WHAT TO DO
If a line contains the word "Havit", include it in the count; state how many such lines the listing has and nothing else.

DATA SHOWN
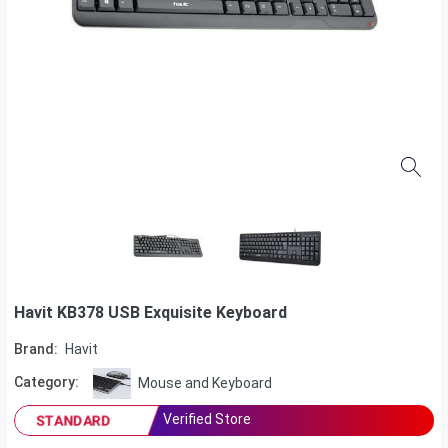
Havit KB378 USB Exquisite Keyboard
Brand:
Havit
Category:
Mouse and Keyboard
Verified Store
STANDARD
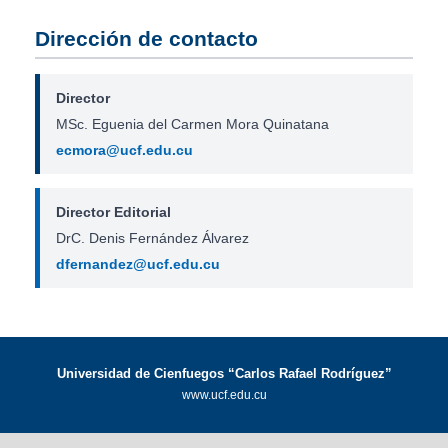
Dirección de contacto
Director
MSc. Eguenia del Carmen Mora Quinatana
ecmora@ucf.edu.cu
Director Editorial
DrC. Denis Fernández Álvarez
dfernandez@ucf.edu.cu
Universidad de Cienfuegos “Carlos Rafael Rodríguez”
www.ucf.edu.cu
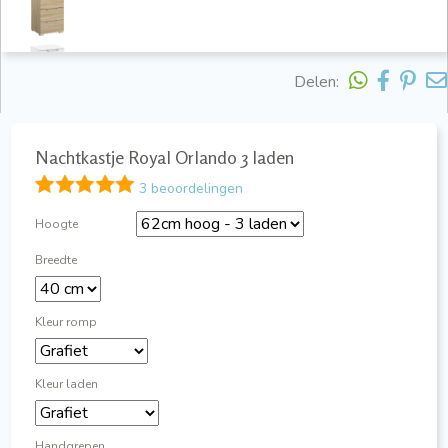
Delen:
Nachtkastje Royal Orlando 3 laden
3 beoordelingen
Hoogte
Breedte
Kleur romp
Kleur laden
Handgrepen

TASK OUTPUT
2